Predicting Protein Function by Multi-Label Correlated Semi-Supervised Learning

Assigning biological functions to uncharacterized proteins is a fundamental problem in the postgenomic era. The increasing availability of large amounts of data on protein-protein interactions (PPIs) has led to the emergence of a considerable number of computational methods for determining protein function in the context of a network. These algorithms, however, treat each functional class in isolation and thereby often suffer from the difficulty of the scarcity of labeled data. In reality, different functional classes are naturally dependent on one another. We propose a new algorithm, Multi-label Correlated Semi-supervised Learning (MCSL), to incorporate the intrinsic correlations among functional classes into protein function prediction by leveraging the relationships provided by the PPI network and the functional class network.
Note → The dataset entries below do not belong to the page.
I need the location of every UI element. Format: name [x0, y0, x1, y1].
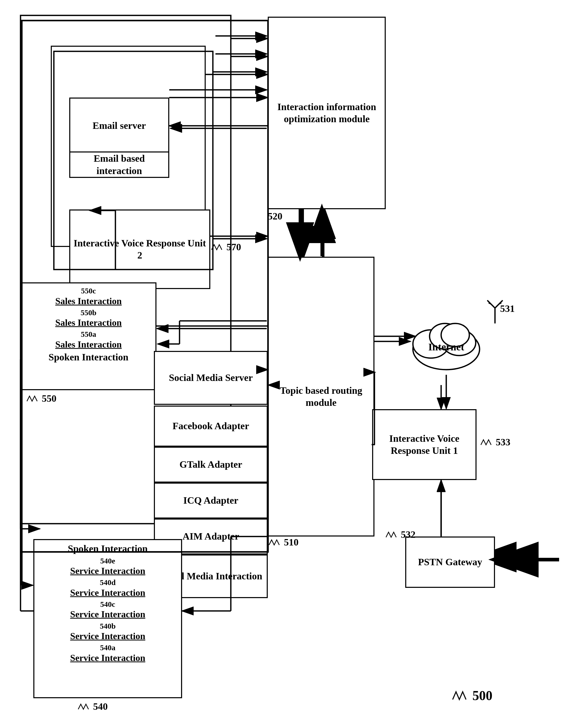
zigzag-550	[26, 394, 40, 403]
ref-520: 520	[268, 211, 282, 222]
sales-550a-ref: 550a	[22, 329, 156, 339]
pstn-gateway-box: PSTN Gateway	[405, 537, 495, 588]
sales-550b-ref: 550b	[22, 308, 156, 318]
ref-540: 540	[93, 701, 108, 712]
ref-550-container: 550	[26, 393, 57, 404]
service-540c-ref: 540c	[34, 599, 181, 609]
service-540d-label: Service Interaction	[34, 587, 181, 598]
ivr2-label: Interactive Voice Response Unit 2	[70, 237, 209, 261]
service-540c-label: Service Interaction	[34, 609, 181, 620]
ref-540-container: 540	[77, 701, 108, 712]
ivr1-label: Interactive Voice Response Unit 1	[373, 433, 475, 457]
gtalk-adapter-box: GTalk Adapter	[154, 447, 268, 483]
sales-group-box: 550c Sales Interaction 550b Sales Intera…	[21, 282, 157, 390]
sales-550b-label: Sales Interaction	[22, 317, 156, 328]
zigzag-532	[385, 530, 399, 539]
ref-510-container: 510	[268, 537, 299, 548]
service-540b-ref: 540b	[34, 621, 181, 631]
optimization-module-box: Interaction information optimization mod…	[268, 17, 386, 209]
service-540a-label: Service Interaction	[34, 653, 181, 664]
zigzag-500	[451, 690, 469, 701]
topic-routing-label: Topic based routing module	[269, 384, 373, 409]
zigzag-510	[268, 538, 282, 547]
ref-531: 531	[500, 303, 515, 314]
zigzag-533	[480, 438, 494, 447]
social-media-server-label: Social Media Server	[169, 372, 252, 384]
ref-570-container: 570	[210, 241, 241, 253]
sales-550c-ref: 550c	[22, 286, 156, 296]
icq-adapter-box: ICQ Adapter	[154, 483, 268, 518]
ref-500: 500	[472, 688, 493, 703]
ivr2-box: Interactive Voice Response Unit 2	[69, 210, 210, 289]
svg-text:Internet: Internet	[428, 341, 465, 353]
ref-532: 532	[401, 529, 415, 540]
service-540e-label: Service Interaction	[34, 566, 181, 576]
facebook-adapter-label: Facebook Adapter	[173, 420, 249, 432]
ref-533-container: 533	[480, 436, 510, 448]
social-media-server-box: Social Media Server	[154, 351, 268, 405]
icq-adapter-label: ICQ Adapter	[183, 495, 238, 507]
ref-533: 533	[496, 436, 510, 448]
pstn-gateway-label: PSTN Gateway	[418, 556, 482, 568]
sales-550c-label: Sales Interaction	[22, 296, 156, 307]
service-540d-ref: 540d	[34, 577, 181, 587]
internet-cloud: Internet	[405, 303, 487, 375]
service-spoken-label: Spoken Interaction	[34, 543, 181, 555]
gtalk-adapter-label: GTalk Adapter	[179, 458, 242, 471]
zigzag-570	[210, 243, 225, 252]
aim-adapter-label: AIM Adapter	[182, 530, 239, 543]
zigzag-540	[77, 702, 91, 711]
sales-spoken-label: Spoken Interaction	[22, 351, 156, 363]
ref-510: 510	[284, 537, 299, 548]
service-540a-ref: 540a	[34, 643, 181, 653]
email-server-label: Email server	[93, 120, 146, 132]
topic-routing-box: Topic based routing module	[268, 257, 374, 537]
optimization-module-label: Interaction information optimization mod…	[269, 101, 385, 125]
facebook-adapter-box: Facebook Adapter	[154, 406, 268, 447]
service-540b-label: Service Interaction	[34, 631, 181, 642]
service-group-box: Spoken Interaction 540e Service Interact…	[33, 539, 182, 698]
ref-570: 570	[227, 241, 241, 253]
ref-500-container: 500	[451, 688, 493, 703]
ivr1-box: Interactive Voice Response Unit 1	[372, 409, 476, 480]
email-based-interaction-box: Email based interaction	[69, 152, 169, 178]
email-based-interaction-label: Email based interaction	[70, 153, 168, 177]
diagram: Interaction information optimization mod…	[0, 0, 575, 728]
ref-532-container: 532	[385, 529, 415, 540]
service-540e-ref: 540e	[34, 556, 181, 566]
email-server-box: Email server	[69, 98, 169, 154]
sales-550a-label: Sales Interaction	[22, 339, 156, 350]
ref-550: 550	[42, 393, 57, 404]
The guiding intuition is that the classification function should be sufficiently smooth on subgraphs where the respective topologies of these two networks are a good match. We encode this intuition as regularized learning with intraclass and interclass consistency, which can be understood as an extension of the graph-based learning with local and global consistency (LGC) method. Cross validation on the yeast proteome illustrates that MCSL consistently outperforms several state-of-the-art methods. Most notably, it effectively overcomes the problem associated with scarcity of label data. The supplementary files are freely available at http://sites.google.com/site/csaijiang/MCSL.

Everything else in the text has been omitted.